La Cassazione ha affermato che la pretesa fiscale, fatta valere nei confronti di soggetti residenti all’estero, dipende dalla sussistenza sul territorio nazionale di una stabile organizzazione, come individuata dall’articolo 162 TUIR e dal Commentario al Modello di Convenzioni OCSE. In particolare, la Corte ha chiarito che:
- “la stabile organizzazione … non si distingue giuridicamente dall’impresa madre, ma anzi è ad essa riconducibile”
- la sua struttura “non deve necessariamente essere dotata di autonomia gestionale o contabile, requisiti che invece hanno le succursali o sedi secondarie previste dall’art. 2506 cod. civ., le quali costituiscono solo una species tipica di stabile organizzazione (cfr.
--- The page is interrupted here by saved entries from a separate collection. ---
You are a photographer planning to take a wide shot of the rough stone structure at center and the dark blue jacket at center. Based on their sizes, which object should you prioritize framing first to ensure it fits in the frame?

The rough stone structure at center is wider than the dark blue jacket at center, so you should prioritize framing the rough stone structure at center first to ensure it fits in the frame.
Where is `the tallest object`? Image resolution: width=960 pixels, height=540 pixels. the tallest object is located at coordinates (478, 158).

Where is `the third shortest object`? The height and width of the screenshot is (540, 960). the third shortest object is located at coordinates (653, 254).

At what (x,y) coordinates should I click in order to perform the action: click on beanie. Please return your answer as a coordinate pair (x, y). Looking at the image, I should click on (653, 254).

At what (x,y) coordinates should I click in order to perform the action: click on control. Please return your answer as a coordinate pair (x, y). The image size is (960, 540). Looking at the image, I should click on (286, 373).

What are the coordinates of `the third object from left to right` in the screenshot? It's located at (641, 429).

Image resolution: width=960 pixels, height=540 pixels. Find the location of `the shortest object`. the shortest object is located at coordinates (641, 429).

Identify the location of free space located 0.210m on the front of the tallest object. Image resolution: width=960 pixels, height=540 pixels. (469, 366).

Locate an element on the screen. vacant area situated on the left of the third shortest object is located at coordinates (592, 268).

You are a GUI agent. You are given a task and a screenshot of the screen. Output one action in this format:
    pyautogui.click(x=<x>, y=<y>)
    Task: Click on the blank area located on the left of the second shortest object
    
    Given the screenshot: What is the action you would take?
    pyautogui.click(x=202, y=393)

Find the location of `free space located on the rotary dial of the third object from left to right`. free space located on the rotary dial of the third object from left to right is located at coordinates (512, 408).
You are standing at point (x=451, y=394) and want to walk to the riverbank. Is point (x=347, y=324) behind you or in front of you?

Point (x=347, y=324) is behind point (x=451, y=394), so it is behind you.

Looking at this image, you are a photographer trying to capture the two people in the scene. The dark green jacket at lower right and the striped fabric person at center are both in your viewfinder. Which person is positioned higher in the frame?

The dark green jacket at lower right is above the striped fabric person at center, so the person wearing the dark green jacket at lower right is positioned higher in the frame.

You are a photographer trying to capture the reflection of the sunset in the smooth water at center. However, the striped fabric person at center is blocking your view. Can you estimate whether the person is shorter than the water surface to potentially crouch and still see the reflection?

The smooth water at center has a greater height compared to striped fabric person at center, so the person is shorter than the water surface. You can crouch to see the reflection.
Cass. 7682/2002)”
- può consistere in ogni tipo di edificio, struttura o istallazione utilizzati, anche non in forma esclusiva, per lo svolgimento dell’attività d’impresa compresa anche solo la presenza di un locale, un’area o uno spazio all’interno di un immobile, nella disponibilità del titolare
- deve avere dei requisiti oggettivi (un luogo fisico “fisso e stabile”), soggettivi (e cioè la disponibilità da parte dell’impresa estera e la sua permanenza) e funzionali (e cioè deve essere utilizzata per esercitare in tutto o in parte l’attività dell’impresa non residente per una specifica funzione, una specifica attività o proprio l’attività svolta dalla “casa madre”, a prescindere dal titolo giuridico in base al quale venga utilizzata dall’impresa estera, e deve essere idonea a produrre autonomamente un reddito – cfr. al riguardo, le “esemplificazioni negative” nel modello Ocse e nell’articolo 162 del Tuir, pienamente recepite peraltro dalla giurisprudenza di legittimità – Cassazione, nn. 30033/2018, 31609/2019, 21693/2020 e 1709/2023).
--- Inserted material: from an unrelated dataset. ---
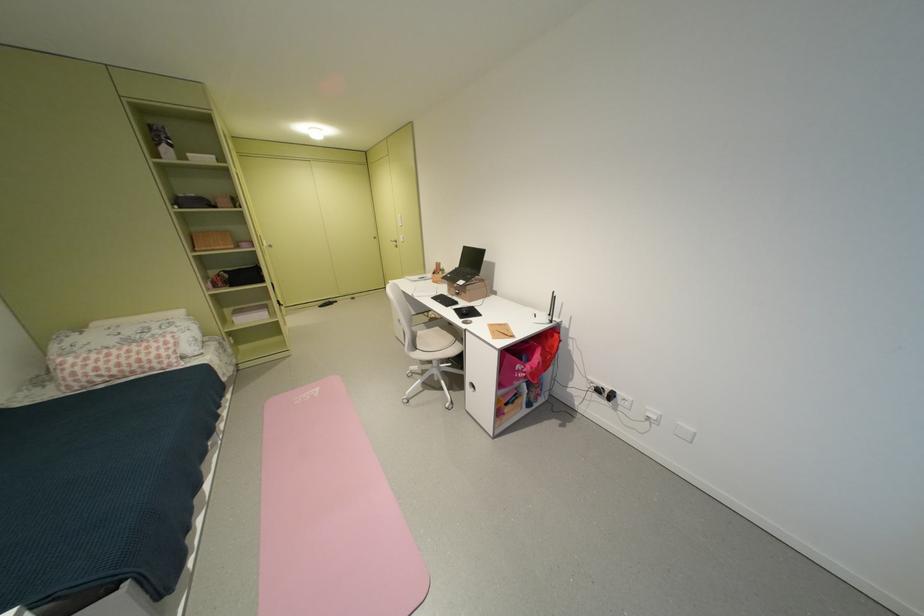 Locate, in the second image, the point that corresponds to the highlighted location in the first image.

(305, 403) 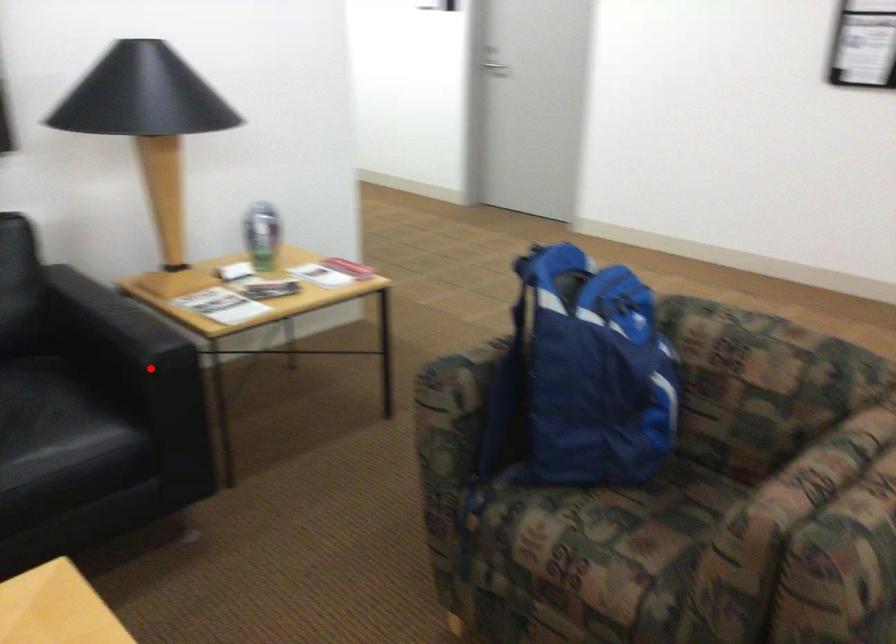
Sulla base del quadro normativo delineato, per le imposte dirette, la Cassazione ha affermato che “una stabile organizzazione materiale… è costituita da una sede d’affari in Italia di un’azienda estera”.
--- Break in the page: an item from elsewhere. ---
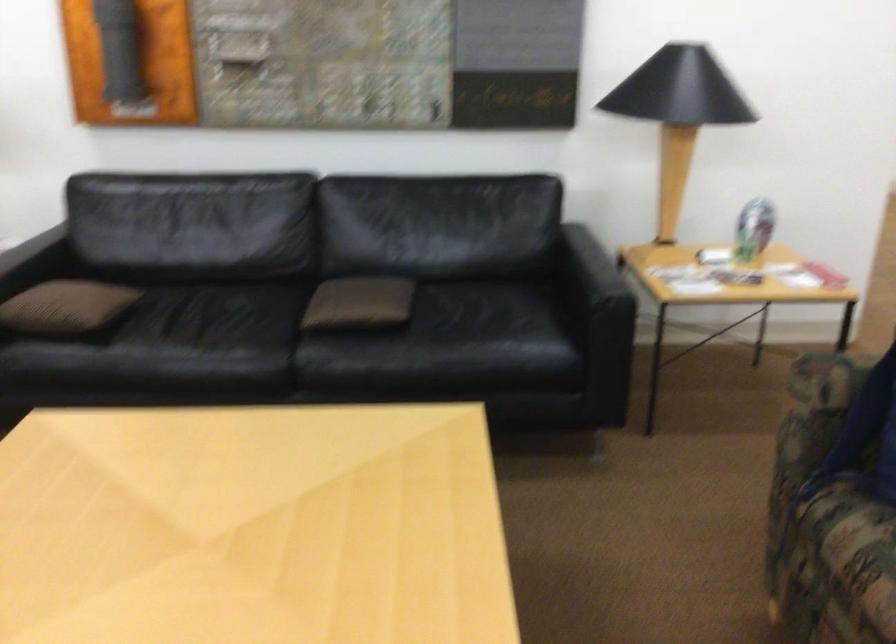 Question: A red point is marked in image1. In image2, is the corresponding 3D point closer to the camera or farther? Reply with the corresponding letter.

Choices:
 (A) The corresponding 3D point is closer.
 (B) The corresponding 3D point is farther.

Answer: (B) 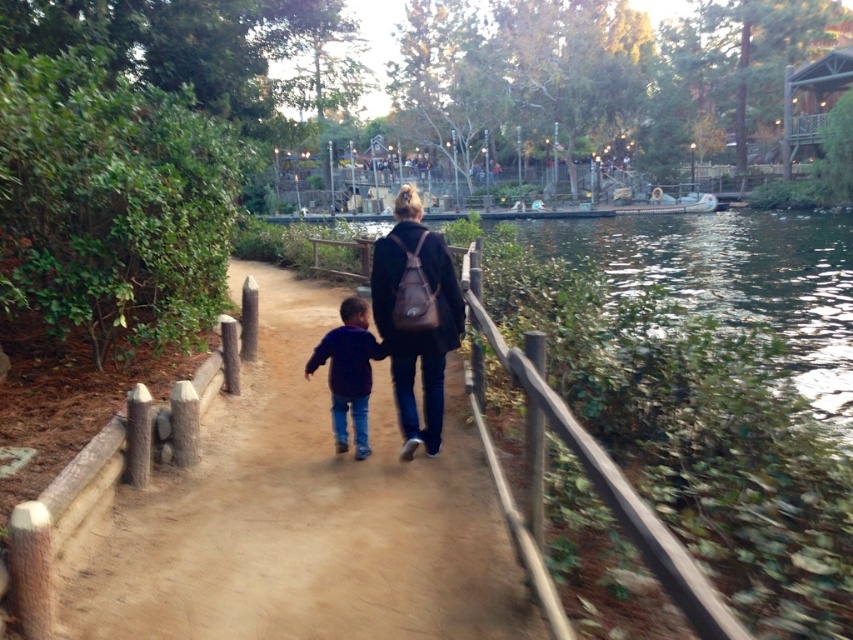 You are standing at the point marked as point (303, 516) in the image. What is the name of the object you are currently standing on?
Per le imposte indirette, pure oggetto della controversia, la Corte ha richiamato l’accezione di stabile organizzazione quale “centro di attività stabile” (articolo 7, Dpr n. 633/1972 e articolo 9, paragrafo 1, direttiva n. 77/388) con “un grado sufficiente di permanenza e una struttura idonea, sul piano del corredo umano e tecnico, a rendere possibili in modo autonomo le prestazioni di servizi considerate” (Corte di giustizia Ue, causa C-190/95).
Nel caso in esame, la Corte ha posto in evidenza che il concetto di “base fissa” (ex articolo 14 della Convenzione) era equiparabile a quello di stabile organizzazione (ex articolo 5 della stessa Convenzione), secondo quanto indicato nel Commentario Ocse, recepito, nel nostro ordinamento dall’articolo 162 Tuir.
Di conseguenza, sulla base (anche) delle disposizioni della Convezione, la Cassazione ha concluso, che il giudice di secondo grado aveva erroneamente ritenuto non imponibili i compensi percepiti dalla contribuente, poiché aveva trascurato gli elementi attestanti la presenza della stabile organizzazione e, in particolare, la stabilità e permanenza della sede, dimostrata dall’esistenza della struttura incardinata nel territorio (casa – famiglia gestita in un immobile sito in Italia in cui esercitava attività psicopedagogica e per tale attività indipendente di natura educativa e pedagogica da plurimi anni), e la potenzialità di reddito, derivante anche dai compensi versati dall’associazione tedesca per l’attività svolta dalla dipendente nel Belpaese.
Infine, i giudici di legittimità hanno precisato che il contenuto delle informazioni scambiate tra le Amministrazioni fiscali, come riportava l’avviso di accertamento, era stato comunicato alla contribuente già con il questionario, cui la stessa aveva risposto senza alcuna contestazione e (anzi) dando atto dei corrispettivi indicati e trasmessi dal Fisco tedesco a quello italiano.